→ **WHAT NEEDS TO BE DONE**: Each line below that carries the string "apps" must appear in the answer.

→ **Document layout analysis data**:
———

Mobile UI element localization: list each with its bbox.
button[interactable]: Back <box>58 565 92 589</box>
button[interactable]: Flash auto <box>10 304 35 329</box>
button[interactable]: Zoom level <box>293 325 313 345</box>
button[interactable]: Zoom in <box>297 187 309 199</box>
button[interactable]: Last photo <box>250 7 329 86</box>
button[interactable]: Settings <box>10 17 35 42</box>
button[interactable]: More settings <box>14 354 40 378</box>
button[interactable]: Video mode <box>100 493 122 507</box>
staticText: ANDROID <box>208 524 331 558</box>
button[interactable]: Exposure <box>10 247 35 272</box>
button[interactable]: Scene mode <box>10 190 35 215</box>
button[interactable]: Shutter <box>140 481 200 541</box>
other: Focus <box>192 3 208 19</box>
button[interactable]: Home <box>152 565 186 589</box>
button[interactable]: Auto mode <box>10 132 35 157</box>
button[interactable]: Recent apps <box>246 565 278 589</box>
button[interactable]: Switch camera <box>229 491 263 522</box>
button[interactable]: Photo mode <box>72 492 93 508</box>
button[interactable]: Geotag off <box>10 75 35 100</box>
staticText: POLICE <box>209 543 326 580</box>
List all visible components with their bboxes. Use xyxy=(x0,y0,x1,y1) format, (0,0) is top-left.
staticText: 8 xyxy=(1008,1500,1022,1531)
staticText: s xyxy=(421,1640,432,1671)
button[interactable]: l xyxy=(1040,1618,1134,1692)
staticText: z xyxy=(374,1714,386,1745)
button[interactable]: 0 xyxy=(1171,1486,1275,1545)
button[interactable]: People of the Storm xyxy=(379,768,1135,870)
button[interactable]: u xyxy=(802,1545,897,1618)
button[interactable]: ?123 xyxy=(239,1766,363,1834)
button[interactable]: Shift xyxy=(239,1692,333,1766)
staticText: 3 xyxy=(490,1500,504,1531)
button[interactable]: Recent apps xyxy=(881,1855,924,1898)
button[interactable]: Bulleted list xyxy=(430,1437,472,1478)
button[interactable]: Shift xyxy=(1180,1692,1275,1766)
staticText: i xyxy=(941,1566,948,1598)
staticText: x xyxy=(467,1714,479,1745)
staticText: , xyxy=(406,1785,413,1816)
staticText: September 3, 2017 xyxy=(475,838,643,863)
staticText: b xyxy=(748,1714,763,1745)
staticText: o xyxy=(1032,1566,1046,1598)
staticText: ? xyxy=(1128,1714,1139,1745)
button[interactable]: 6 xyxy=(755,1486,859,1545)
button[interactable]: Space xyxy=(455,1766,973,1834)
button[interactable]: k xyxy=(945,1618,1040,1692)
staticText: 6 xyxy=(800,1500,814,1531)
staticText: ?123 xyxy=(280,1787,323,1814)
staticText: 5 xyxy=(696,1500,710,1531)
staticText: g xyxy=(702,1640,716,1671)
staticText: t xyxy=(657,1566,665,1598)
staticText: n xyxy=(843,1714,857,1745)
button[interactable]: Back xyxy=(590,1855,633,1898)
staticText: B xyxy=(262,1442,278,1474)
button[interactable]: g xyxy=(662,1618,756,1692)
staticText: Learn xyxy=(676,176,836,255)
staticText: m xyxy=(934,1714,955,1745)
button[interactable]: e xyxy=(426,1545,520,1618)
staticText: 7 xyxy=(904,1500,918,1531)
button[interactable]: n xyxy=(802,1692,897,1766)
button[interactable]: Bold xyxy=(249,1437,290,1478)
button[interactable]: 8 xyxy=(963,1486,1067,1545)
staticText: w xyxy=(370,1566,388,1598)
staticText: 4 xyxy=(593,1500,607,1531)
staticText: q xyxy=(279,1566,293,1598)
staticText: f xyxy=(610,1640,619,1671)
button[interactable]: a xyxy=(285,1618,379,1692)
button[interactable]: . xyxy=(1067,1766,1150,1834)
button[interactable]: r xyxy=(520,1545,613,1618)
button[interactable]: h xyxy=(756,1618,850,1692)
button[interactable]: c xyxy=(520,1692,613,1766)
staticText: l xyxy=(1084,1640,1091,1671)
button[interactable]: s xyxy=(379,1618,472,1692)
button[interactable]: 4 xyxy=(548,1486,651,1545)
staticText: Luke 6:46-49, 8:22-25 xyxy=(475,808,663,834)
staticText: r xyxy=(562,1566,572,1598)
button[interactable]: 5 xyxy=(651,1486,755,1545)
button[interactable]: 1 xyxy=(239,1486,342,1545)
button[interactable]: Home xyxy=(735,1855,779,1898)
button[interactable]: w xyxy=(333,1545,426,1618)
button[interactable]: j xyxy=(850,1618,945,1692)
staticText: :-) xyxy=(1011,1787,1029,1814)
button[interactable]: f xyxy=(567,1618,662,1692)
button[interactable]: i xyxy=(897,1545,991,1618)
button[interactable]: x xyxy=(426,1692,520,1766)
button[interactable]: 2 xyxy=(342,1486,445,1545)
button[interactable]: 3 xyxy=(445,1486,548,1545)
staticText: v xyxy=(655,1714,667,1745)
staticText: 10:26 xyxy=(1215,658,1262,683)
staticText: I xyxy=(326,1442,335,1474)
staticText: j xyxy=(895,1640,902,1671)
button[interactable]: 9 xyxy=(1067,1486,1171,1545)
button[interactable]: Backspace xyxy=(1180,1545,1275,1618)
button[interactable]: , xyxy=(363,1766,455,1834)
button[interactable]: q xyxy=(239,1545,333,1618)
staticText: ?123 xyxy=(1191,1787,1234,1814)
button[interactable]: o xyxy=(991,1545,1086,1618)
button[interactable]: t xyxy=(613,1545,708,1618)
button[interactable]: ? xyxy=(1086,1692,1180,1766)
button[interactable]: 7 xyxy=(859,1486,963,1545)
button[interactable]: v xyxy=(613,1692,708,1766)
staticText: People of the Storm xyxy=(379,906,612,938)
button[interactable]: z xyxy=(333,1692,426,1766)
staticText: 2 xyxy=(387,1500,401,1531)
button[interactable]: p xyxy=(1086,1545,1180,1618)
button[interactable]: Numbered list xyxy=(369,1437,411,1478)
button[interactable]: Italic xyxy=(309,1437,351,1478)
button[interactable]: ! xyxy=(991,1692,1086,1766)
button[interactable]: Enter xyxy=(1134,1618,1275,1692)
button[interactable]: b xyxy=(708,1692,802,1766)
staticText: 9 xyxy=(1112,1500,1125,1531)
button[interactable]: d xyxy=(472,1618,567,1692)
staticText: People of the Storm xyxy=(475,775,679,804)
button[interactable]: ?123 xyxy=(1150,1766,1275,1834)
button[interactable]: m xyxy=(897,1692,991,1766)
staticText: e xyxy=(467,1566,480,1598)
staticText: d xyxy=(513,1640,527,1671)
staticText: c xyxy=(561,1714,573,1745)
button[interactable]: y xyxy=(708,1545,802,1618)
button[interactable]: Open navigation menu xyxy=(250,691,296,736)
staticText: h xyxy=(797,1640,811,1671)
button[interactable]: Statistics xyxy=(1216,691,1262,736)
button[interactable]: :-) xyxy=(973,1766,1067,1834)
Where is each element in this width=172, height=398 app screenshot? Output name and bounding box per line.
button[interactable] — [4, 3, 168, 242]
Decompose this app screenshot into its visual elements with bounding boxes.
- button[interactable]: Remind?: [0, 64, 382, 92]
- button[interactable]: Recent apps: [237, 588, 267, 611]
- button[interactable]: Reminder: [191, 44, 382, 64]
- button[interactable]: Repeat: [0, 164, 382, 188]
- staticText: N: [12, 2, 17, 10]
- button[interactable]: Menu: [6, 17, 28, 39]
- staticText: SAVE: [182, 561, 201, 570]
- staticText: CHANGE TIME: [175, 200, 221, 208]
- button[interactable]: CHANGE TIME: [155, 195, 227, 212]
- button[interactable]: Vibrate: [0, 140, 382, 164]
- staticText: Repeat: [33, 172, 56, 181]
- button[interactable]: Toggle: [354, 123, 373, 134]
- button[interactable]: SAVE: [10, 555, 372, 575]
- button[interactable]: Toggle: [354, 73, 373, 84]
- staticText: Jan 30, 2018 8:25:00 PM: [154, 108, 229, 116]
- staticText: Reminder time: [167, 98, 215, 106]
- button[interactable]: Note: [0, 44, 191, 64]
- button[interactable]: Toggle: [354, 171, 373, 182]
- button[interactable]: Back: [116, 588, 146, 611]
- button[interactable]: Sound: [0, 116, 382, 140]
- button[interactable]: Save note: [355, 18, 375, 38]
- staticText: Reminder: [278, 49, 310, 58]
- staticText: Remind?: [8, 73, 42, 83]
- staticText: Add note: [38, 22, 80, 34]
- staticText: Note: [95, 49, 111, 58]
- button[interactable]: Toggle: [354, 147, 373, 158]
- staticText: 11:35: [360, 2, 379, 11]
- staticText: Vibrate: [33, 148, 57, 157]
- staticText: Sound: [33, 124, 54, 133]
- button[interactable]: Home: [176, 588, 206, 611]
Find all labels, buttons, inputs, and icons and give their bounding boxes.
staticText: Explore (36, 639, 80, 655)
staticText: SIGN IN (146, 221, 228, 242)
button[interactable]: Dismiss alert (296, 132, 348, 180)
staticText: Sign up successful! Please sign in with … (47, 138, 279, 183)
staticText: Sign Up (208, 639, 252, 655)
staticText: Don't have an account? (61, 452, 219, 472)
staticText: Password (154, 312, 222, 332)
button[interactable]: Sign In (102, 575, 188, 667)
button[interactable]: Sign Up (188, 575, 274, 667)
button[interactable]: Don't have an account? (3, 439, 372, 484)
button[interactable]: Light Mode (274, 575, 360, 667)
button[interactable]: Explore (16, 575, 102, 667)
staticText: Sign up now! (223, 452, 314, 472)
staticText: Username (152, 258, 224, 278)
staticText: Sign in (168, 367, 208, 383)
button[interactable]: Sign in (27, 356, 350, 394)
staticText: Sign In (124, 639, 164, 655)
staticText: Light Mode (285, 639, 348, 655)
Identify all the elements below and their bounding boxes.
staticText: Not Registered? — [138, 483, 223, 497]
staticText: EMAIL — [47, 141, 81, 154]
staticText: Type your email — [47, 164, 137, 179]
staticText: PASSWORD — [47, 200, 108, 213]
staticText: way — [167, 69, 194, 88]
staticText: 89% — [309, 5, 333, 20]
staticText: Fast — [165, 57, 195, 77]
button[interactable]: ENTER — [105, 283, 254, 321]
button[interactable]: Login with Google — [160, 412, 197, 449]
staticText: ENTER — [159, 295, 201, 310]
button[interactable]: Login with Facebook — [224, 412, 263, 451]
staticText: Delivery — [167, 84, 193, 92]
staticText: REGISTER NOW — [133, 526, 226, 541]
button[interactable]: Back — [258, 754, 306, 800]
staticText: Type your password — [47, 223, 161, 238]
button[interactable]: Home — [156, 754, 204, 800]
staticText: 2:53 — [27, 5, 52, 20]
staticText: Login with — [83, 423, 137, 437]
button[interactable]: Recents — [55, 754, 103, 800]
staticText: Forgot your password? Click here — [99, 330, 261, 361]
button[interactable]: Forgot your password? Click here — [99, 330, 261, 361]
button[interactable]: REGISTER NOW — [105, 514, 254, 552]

———

→ **EXERCISE SOLUTION**:
button[interactable]: Recent apps <box>246 565 278 589</box>
button[interactable]: Recent apps xyxy=(881,1855,924,1898)
- button[interactable]: Recent apps: [237, 588, 267, 611]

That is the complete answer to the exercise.